(Stored items)
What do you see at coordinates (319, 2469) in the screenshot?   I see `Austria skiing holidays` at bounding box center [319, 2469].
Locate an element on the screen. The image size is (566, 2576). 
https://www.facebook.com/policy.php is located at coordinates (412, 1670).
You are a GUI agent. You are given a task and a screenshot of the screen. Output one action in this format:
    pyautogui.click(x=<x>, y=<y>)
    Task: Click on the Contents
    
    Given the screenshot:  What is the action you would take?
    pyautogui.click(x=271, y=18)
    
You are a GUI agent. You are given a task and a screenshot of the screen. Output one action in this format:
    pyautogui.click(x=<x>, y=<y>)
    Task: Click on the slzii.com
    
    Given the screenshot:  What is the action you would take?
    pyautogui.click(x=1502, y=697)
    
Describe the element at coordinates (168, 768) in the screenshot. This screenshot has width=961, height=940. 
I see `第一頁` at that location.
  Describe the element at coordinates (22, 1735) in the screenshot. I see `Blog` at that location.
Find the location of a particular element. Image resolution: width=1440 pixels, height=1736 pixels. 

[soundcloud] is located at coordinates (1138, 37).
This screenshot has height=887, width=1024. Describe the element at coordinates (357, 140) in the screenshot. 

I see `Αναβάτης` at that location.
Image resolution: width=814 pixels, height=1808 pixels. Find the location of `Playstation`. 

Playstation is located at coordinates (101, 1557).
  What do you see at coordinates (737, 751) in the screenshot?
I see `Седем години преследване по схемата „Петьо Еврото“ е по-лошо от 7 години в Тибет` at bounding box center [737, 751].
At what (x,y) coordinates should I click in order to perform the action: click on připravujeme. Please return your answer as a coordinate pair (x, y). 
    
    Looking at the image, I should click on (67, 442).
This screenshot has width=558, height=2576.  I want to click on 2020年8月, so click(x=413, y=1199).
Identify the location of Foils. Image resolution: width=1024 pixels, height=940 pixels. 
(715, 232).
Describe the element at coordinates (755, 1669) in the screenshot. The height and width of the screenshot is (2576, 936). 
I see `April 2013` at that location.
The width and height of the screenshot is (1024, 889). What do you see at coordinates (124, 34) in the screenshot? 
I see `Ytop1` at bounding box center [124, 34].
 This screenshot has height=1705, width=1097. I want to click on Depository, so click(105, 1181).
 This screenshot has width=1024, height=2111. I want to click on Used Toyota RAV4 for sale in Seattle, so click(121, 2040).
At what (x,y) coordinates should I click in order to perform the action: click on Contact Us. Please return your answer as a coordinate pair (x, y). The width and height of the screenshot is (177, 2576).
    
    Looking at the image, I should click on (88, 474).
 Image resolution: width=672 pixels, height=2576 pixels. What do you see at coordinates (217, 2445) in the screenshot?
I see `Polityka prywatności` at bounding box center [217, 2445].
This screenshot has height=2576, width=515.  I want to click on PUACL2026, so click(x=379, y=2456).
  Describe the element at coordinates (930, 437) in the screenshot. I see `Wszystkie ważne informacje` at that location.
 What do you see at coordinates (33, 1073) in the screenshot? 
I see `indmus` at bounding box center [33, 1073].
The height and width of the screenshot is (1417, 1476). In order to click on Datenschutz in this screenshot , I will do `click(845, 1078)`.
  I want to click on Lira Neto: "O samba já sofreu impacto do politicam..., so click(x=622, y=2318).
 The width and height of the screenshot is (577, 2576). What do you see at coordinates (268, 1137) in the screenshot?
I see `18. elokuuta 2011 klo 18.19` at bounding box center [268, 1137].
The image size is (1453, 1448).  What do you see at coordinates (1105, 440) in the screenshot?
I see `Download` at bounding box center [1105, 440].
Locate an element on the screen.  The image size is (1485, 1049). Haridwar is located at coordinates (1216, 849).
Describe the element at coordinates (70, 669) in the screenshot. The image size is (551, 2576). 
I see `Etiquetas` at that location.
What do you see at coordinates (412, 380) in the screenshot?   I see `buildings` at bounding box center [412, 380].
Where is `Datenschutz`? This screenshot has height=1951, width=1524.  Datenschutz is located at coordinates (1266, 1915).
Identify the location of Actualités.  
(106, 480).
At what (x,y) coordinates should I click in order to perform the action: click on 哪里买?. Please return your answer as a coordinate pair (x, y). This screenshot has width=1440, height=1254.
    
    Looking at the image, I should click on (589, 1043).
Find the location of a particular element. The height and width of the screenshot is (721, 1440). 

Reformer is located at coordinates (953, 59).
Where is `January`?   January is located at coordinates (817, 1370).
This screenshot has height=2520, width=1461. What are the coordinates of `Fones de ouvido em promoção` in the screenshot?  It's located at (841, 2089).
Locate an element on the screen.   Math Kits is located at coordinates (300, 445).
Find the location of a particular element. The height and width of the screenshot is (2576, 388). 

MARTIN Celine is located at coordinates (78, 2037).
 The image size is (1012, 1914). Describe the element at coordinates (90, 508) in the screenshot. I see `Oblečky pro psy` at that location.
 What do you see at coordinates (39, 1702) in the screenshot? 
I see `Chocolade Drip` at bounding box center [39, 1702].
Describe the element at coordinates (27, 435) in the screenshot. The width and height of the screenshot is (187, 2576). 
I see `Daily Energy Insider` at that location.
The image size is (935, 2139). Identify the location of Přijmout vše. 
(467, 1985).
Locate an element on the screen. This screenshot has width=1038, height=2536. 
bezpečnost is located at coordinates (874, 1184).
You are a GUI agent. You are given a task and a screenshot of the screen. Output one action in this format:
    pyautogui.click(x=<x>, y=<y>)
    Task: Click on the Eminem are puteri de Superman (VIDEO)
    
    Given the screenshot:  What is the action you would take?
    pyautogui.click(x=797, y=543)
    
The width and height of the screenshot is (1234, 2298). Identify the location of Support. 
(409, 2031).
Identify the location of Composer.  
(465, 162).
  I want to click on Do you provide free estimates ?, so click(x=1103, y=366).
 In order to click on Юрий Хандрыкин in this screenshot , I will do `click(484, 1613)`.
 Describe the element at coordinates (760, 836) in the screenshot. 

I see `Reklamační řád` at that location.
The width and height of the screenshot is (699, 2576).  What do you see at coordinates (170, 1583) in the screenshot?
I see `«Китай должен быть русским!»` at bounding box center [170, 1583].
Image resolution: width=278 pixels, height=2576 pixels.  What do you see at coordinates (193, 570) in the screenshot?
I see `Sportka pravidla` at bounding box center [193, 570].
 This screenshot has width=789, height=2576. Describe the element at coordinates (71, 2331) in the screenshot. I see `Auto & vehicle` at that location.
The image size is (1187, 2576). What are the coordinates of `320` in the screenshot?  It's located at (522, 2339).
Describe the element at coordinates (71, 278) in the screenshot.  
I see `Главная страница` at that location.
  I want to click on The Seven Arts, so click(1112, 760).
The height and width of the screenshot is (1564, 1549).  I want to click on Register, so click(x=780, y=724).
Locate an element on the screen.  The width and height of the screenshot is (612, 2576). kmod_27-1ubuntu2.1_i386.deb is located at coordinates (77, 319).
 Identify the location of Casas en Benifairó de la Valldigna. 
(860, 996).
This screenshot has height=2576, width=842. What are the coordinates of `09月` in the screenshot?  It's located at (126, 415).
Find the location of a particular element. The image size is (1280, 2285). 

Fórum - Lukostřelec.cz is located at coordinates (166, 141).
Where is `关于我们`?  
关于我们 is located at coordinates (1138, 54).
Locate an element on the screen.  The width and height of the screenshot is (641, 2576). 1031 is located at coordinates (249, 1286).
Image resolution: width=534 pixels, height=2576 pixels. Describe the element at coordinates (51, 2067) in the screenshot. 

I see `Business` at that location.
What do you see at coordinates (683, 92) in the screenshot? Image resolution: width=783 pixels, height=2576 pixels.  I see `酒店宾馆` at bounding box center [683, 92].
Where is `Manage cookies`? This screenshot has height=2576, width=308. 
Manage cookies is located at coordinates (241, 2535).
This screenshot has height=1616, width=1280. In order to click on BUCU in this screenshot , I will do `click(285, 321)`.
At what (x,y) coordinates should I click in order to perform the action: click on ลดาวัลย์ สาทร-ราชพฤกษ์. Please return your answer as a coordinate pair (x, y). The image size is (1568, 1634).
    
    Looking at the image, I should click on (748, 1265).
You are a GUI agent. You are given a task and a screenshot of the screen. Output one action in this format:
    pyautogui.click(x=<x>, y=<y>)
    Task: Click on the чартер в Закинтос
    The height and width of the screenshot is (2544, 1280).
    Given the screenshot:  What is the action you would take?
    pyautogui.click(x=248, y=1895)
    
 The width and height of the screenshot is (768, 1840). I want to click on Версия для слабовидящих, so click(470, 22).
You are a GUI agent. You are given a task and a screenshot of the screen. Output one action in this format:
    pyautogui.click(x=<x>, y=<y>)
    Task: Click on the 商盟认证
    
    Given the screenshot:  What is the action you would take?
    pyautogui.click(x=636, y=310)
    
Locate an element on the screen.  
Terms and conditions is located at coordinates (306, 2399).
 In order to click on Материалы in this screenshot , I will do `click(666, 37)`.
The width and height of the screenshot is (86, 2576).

## Your task
Once you reach the line with "Identify the location of Casas" in the data above, copy it and every line after it exactly, up to and including the line with "This screenshot has height=2576, width=842.".

## Output for this task
 Identify the location of Casas en Benifairó de la Valldigna. 
(860, 996).
This screenshot has height=2576, width=842. What are the coordinates of `09月` in the screenshot?  It's located at (126, 415).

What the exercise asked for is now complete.